That said, I've got to confess: It was hard for me to consider hiring a higher power during the challenging time following my sexual assault.

I kept thinking, "If there is indeed a God, then where was he/she during my time of need? After all, I am a good person. So, why did this happen to me?

"Is there really a godly force out there logging all our good actions and all our good thoughts, then giving away God coupons with a bonus reward point system to frequent do-gooders to be cashed in later for exciting life upgrade prizes?" I wondered. If so, did this mean if I helped a little old lady or chose not to swear or resisted hurting someone then God would give me extra bonus good life stuff? And what if I did the opposite, and behaved badly? Would there be a cause and effect in my life as well?

And what about the world's infinite suffering? Was there some cause and effect methodology behind the madness? Could there be any appropriate reasoning behind the world's incredible pain, endless violence and heart-wrenching injustice?
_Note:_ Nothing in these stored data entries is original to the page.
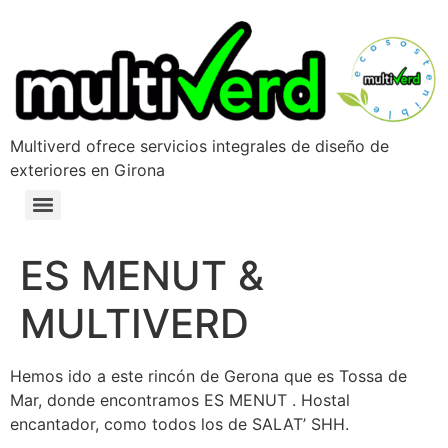
Multiverd ofrece servicios integrales de diseño de
exteriores en Girona
ES MENUT &
MULTIVERD
Hemos ido a este rincón de Gerona que es Tossa de
Mar, donde encontramos ES MENUT . Hostal
encantador, como todos los de SALAT’ SHH.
My ruminations led me to discover the German philosopher Gottfried Leibniz who shared many interesting perspectives about God. One of his more provocative proclamations: "God is an underachiever."

Throughout all Leibniz's writings, he, like so many of us, kept questioning how a God who was supposedly good could allow so much evil and suffering in our world.

In the end, Leibniz came to God's defense, theorizing that because God was all-knowing, he or she could evaluate all the possibilities of various worlds. So perhaps God chose the world we're in, as bad as it might seem at times, because it offered up the least possible evil.

In other words, no matter how challenging your life might feel, it could have been a whole lot worse.